Richard H Clarida: Federal Reserve independence - foundations and responsibilities

Speech (via livestream) by Mr Richard H Clarida, Vice Chair of the Board of Governors of the Federal Reserve System, at the Federal Reserve Bank of Cleveland, Cleveland, Ohio, 30 November 2021.

The views expressed in this speech are those of the speaker and not the view of the BIS.

Central bank speech  | 
02 December 2021

The COVID-19 pandemic and the mitigation efforts put in place to contain it delivered the most severe blow to the U.S. and global economies since the Great Depression. Gross domestic product (GDP) collapsed at a nearly 33 percent annual rate in the second quarter of 2020. More than 22 million jobs were lost in just the first two months of the crisis, and the unemployment rate rose from a 50-year low of 3.5 percent in February to a postwar peak of almost 15 percent in April 2020. A precipitous decline in aggregate demand pummeled the consumer price level. The resulting disruptions to economic activity significantly tightened financial conditions and impaired the flow of credit to U.S. households and businesses.

The fiscal and monetary policy response in the United States to the COVID crisis was unprecedented in its scale, scope, and speed. Legislation passed by the Congress in March 2020, December 2020, and March 2021 provided a total of nearly $5.8 trillion in fiscal support to the U.S. economy-about 28 percent of U.S. GDP.

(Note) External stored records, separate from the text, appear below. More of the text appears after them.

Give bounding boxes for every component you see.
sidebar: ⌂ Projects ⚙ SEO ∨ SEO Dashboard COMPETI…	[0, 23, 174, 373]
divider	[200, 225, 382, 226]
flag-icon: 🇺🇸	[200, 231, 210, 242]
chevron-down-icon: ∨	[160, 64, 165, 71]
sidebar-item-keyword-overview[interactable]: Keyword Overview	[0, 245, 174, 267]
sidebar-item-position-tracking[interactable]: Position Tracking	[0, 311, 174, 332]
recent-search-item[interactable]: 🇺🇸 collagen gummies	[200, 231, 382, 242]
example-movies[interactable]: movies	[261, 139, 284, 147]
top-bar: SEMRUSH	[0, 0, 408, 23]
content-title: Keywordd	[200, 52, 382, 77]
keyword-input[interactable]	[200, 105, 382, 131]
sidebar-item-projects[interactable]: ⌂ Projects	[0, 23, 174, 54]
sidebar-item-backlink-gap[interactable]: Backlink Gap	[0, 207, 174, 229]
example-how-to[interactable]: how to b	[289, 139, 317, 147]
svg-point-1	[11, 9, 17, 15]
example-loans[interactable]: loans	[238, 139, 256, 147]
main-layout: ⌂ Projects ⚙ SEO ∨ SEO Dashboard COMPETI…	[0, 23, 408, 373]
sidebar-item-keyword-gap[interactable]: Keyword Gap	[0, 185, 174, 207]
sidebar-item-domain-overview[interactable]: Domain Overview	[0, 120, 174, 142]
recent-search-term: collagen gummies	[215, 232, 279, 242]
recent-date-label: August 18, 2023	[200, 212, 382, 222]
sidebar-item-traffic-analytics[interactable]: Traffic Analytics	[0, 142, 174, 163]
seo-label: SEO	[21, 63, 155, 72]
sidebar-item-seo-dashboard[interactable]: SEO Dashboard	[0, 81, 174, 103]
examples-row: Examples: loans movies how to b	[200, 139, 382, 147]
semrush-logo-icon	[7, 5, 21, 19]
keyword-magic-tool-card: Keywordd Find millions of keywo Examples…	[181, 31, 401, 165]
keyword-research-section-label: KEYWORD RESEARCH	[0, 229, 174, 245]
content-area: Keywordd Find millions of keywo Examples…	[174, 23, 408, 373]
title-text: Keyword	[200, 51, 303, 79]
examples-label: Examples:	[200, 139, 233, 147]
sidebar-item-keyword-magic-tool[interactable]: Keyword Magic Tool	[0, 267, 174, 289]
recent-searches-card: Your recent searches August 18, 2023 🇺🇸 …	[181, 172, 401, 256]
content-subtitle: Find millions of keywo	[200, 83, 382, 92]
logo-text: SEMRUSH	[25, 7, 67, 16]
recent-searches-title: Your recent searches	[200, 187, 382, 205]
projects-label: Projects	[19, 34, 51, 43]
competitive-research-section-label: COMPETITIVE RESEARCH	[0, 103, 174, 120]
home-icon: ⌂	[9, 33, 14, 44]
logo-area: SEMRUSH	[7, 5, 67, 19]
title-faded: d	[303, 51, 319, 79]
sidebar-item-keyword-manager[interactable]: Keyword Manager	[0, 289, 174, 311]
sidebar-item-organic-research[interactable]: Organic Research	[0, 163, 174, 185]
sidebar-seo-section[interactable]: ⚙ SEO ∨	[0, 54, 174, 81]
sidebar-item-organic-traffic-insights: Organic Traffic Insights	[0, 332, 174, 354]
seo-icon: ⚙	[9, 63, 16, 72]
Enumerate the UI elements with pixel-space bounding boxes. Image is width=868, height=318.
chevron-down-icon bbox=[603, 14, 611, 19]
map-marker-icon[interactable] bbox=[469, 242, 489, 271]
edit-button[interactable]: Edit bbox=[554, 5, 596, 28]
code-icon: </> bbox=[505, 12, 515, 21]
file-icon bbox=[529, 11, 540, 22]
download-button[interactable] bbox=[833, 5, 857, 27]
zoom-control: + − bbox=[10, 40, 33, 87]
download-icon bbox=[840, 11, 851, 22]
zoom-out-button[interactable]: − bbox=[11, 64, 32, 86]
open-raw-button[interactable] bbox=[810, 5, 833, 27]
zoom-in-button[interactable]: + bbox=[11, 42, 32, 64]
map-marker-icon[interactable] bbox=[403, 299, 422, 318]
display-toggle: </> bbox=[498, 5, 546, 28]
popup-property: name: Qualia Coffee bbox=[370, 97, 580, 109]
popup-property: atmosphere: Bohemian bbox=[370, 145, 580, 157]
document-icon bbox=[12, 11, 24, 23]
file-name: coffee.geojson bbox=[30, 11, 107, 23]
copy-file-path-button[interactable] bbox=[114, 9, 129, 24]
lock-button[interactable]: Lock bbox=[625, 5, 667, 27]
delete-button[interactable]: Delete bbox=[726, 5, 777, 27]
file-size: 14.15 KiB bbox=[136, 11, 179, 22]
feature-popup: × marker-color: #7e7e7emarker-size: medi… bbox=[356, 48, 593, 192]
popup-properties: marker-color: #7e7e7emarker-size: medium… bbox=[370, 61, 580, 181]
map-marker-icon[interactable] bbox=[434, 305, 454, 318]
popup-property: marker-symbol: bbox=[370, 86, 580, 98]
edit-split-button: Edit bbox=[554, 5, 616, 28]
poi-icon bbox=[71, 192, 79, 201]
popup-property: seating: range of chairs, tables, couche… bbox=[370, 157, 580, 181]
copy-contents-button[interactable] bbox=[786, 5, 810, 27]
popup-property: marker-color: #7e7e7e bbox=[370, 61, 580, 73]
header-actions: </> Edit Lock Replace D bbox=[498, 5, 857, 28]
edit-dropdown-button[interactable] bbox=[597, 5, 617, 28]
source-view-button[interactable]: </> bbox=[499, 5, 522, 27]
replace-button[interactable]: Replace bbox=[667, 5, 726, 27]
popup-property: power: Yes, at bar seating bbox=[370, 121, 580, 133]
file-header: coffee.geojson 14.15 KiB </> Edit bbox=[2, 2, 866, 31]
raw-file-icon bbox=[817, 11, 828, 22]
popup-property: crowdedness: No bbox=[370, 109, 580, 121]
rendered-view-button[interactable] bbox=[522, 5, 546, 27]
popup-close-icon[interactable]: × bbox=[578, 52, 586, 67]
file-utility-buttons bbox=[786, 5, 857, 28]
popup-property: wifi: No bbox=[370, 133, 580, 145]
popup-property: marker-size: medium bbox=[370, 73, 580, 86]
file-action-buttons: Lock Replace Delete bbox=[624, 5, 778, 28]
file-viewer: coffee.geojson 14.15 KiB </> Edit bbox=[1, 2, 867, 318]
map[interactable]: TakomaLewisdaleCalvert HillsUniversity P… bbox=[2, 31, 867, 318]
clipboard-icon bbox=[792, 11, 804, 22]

The Federal Reserve acted decisively and with dispatch to deploy each and every tool in its conventional kit and to design, develop, and launch within weeks a series of innovative facilities to support the flow of credit to households and business. The facilities the Federal Reserve either relaunched or designed and developed anew in response to the COVID crisis were established under the authority of section 13(3) of the Federal Reserve Act; under section 13(3), these facilities can be established only in "unusual and exigent circumstances" and with approval of the Treasury Secretary.